According to The 2020 Census, the census “counts our population and households, providing the basis for reapportioning congressional seats, redistricting, and distributing more than $675 billion in federal funds annually to support states, counties, and impacts communities’ vital programs such as housing, education, transportation, employment, health care, and public policy.” The idea is to be able to provide more funding to the areas with a higher volume of the population compared to the more rural and less dense parts of the country. The logic behind this year’s online census option is so they can collect more accurate data, more easily collect and process the data, and reach broader cultural groups.
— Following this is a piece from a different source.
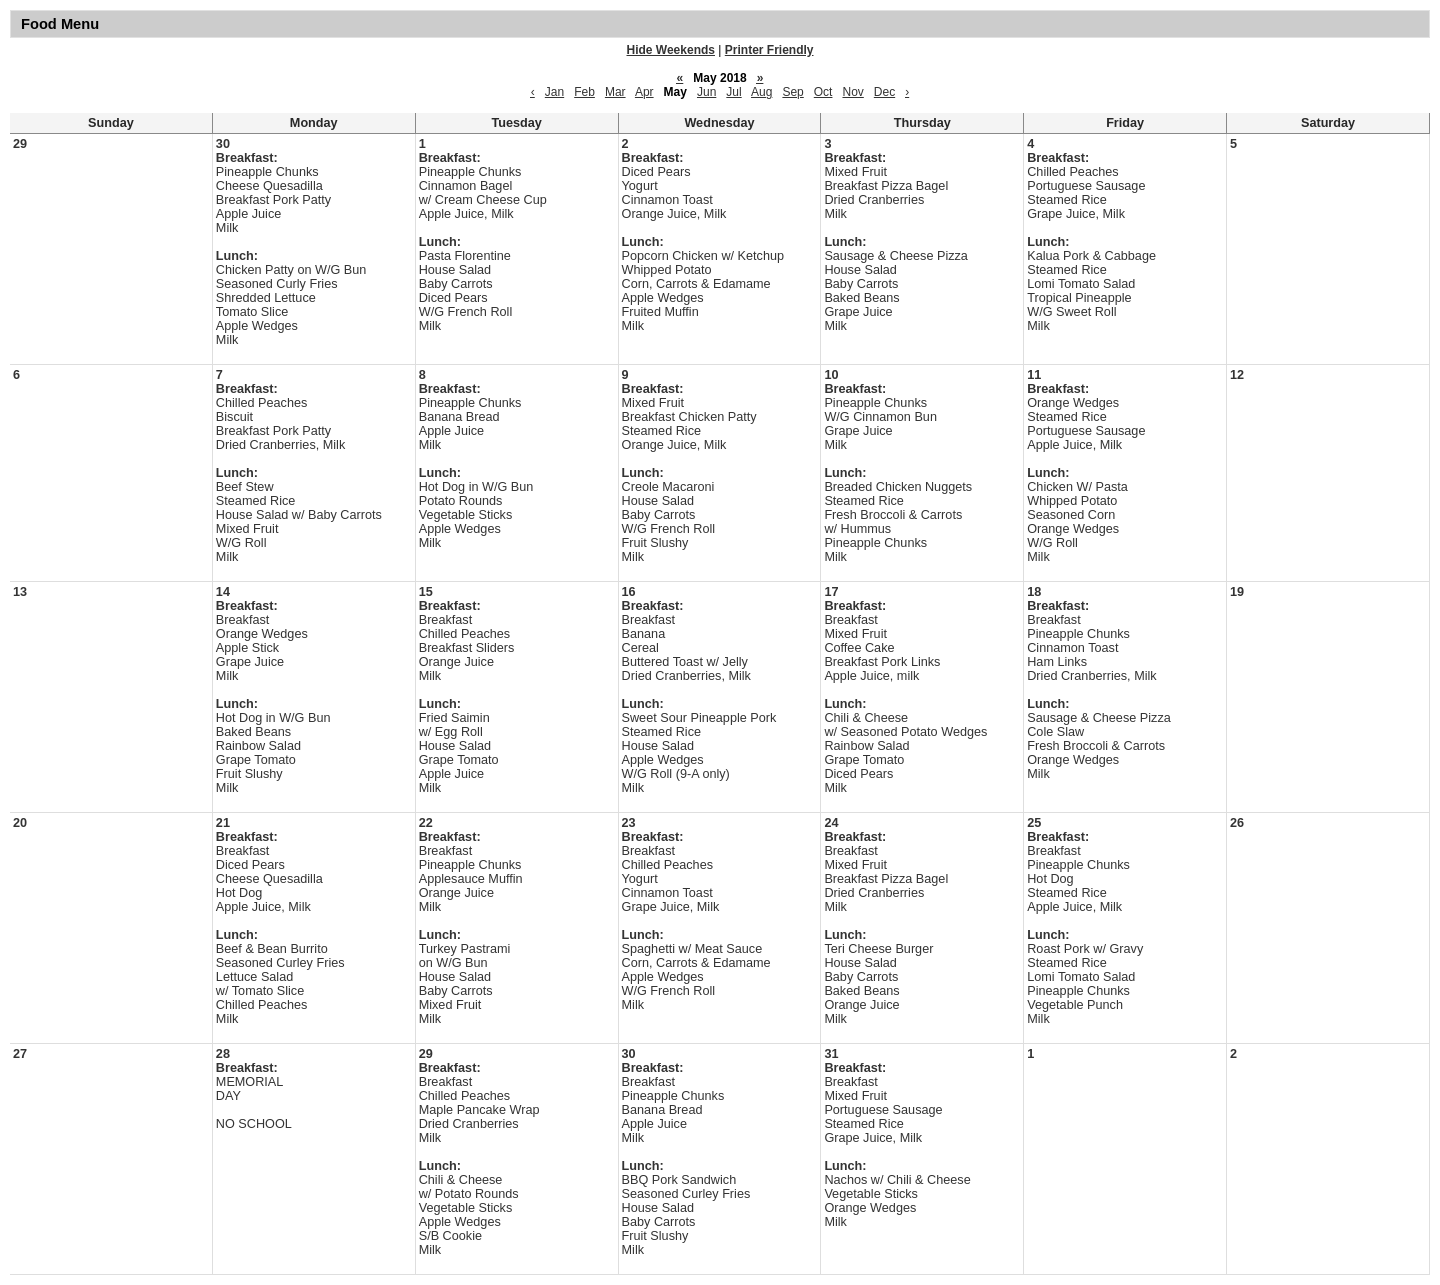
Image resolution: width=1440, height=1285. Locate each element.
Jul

With the information collected, they can analyze the different patterns of residency of a selected area such as ethnicity groups, religious groups, economic classes, and how the funding can be used to improve the lives of the residents of the United States.
This year is a census year and for the first time in history, we can respond to the census online from any device, mail, or even by telephone. The U.S. Census sent out invitations to respond accordingly between March 12-20, 2020 and planned to send out census takers to personally take count of residents. However, due to the pandemic currently causing major changes, they have suspended sending out census takers, and have revised the due dates to respond back. If you have not received the invitation in the mail, that does not mean you have to wait for it or you can’t respond. The invitations are more of a reminder than an actual invitation to respond. The opportunity to respond online has made the ability to be counted in the 2020 Census a lot easier and accessible.
President Donald Trump attempted to add a question about citizenship on the 2020 Census; however, this was blocked by the Supreme Court. This was the first time in the current form of the Census that the attempt to add this question was introduced. This can cause more fear and anxiety surrounding responding to the Census. With more exposure and knowledge spread the more people can participate and help the goals of the U.S. Census.